We drank cheap beer and shivered and marveled at the fact that we’d all come from Whitman, and were all in Anchorage, but each of us was pursing distinctly different paths. Erin and Steph were creating meaningful public art for Anchorage, Holly was an Olympian who was (and is) part a group of athletes changing the face of cross-country skiing in Anchorage (actually, the U.S.), and I’d chosen a corporate path, doing marketing and communications for a multidiscipline design firm.
Sometime after the project had been unveiled, Erin had a sale to sell off some of the bits and pieces in the hut as she prepared for her next adventure, somewhere warmer I think. I was thrilled to purchase my first piece of Erin Pollack art (an original, nonetheless!) at a deep discount as well as some post cards of the pieces I’d loved in the coffee shop a few years before. I think the original that I bought (the photo above) was a smaller piece she did when working out how to capture movement for some of her larger work. I love it – graceful, energetic, and orange.
Recently, I heard about the latest Kesey Pollock project: Melting Bodies. Click the link and watch the video, it is SO COOL.
I love that they’re using Kickstarter to fund this project. Kickstarter is a form of crowdsourced all-or-nothing funding for creative projects. Here’s the official description from the website:
Kickstarter is a funding platform for creative projects. Everything from films, games, and music to art, design, and technology. Kickstarter is full of ambitious, innovative, and imaginative projects that are brought to life through the direct support of others.
Since our launch on April 28, 2009, over $350 million has been pledged by more than 2.5 million people, funding more than 30,000 creative projects.

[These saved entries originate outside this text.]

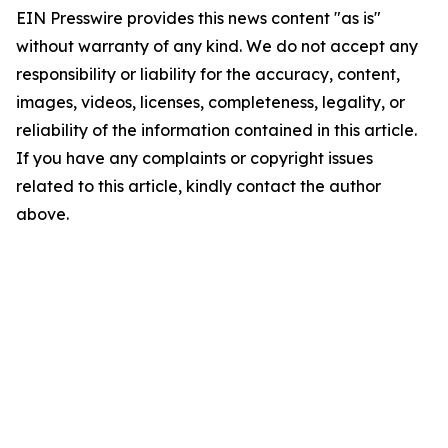
EIN Presswire provides this news content "as is"
without warranty of any kind. We do not accept any
responsibility or liability for the accuracy, content,
images, videos, licenses, completeness, legality, or
reliability of the information contained in this article.
If you have any complaints or copyright issues
related to this article, kindly contact the author
above.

If you like stats, there’s lots more here.
Erin and Steph offer a variety of project related rewards for funders. I can’t wait to choose my full color print of the body melting! Here’s more about the project and their journey from their website:
It has now been almost 4 years since we made our first snowman. Since then, we have cast over 400 faces and dreamed of advancing our work to include full bodies. We have spent time observing the harsh and awe-inspiring Alaskan landscape as glaciers melt and land erodes. We have accompanied friends through happy and terrible moments, and watched political movements from across the globe. We are inspired to embed these concepts of change and transformation inside the fragile human body, reflecting both the internal emotional human landscapes and natural environments that affect us all.

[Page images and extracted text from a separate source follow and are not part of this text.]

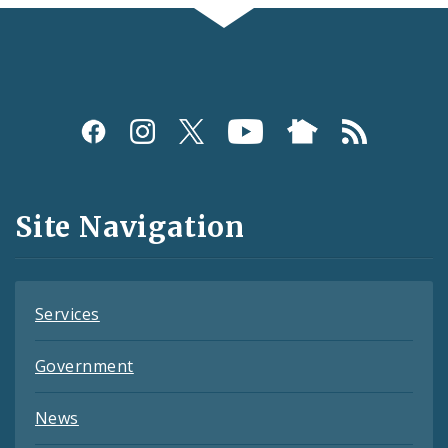
Social
Media
and
Site Navigation
Feeds
Services
Government
News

Last fall we were accepted to the MacDowell Colony, the oldest artist colony in United States. It is an AMAZING place for artists to get work done. At MacDowell we were able to teach ourselves to cast full bodies, engineer the melting surface in order to deal with such large quantities of molten wax, and design a non-toxic material palette of melting substances. We have started using butter, Crisco, and food pigments and we are close to our goal of making this process increasingly friendly to our environment and our own bodies…ideally the melting process should smell like baking cookies!

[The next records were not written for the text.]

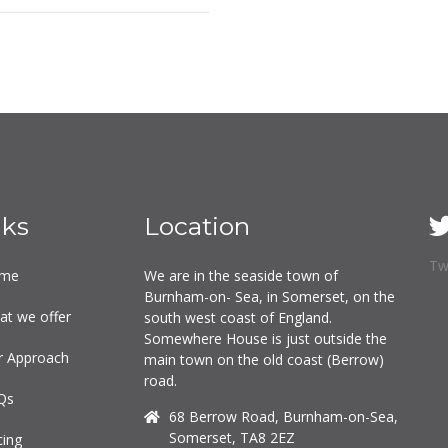
nks
Location
Tw
me
We are in the seaside town of
Burnham-on- Sea, in Somerset, on the
at we offer
south west coast of England.
Somewhere House is just outside the
r Approach
main town on the old coast (Berrow)
road.
Qs
68 Berrow Road, Burnham-on-Sea,
Somerset, TA8 2EZ
cing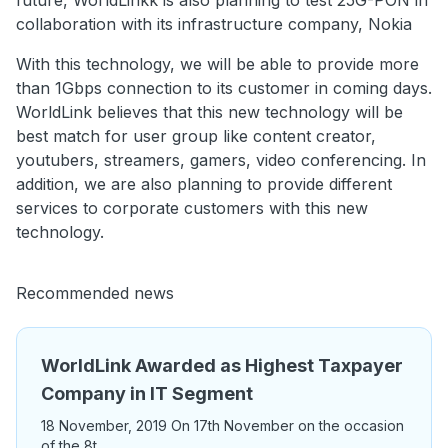
future, WorldLinkk is also planning to test 25G-PON in
collaboration with its infrastructure company, Nokia
With this technology, we will be able to provide more
than 1Gbps connection to its customer in coming days.
WorldLink believes that this new technology will be
best match for user group like content creator,
youtubers, streamers, gamers, video conferencing. In
addition, we are also planning to provide different
services to corporate customers with this new
technology.
Recommended news
WorldLink Awarded as Highest Taxpayer
Company in IT Segment
18 November, 2019 On 17th November on the occasion
of the 8t ...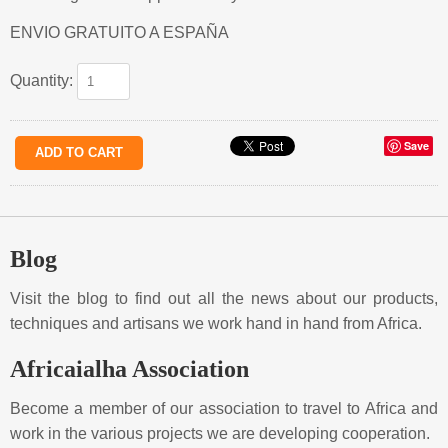
ENVIO GRATUITO A ESPAÑA
Quantity:
Save
Blog
Visit the blog to find out all the news about our products,
techniques and artisans we work hand in hand from Africa.
Africaialha Association
Become a member of our association to travel to Africa and
work in the various projects we are developing cooperation.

All of these new technical understandings and visual vocabularies have prepared us to create melting portraits that change and transform in more compelling ways. We hope you join us in making these images and videos possible.
I love that they want the melting process to smell like baking cookies. You can read more about their project here. Doesn’t it seem like the perfect blent of so many styles of art? Performance, video, drawing, photography?
If you like their work and their story, support their project! They have 18 days left to reach their goal of $31,000.
I hope I get to watch Erin’s journey (and Steph’s too!) for years, purchasing her work along the way when I can.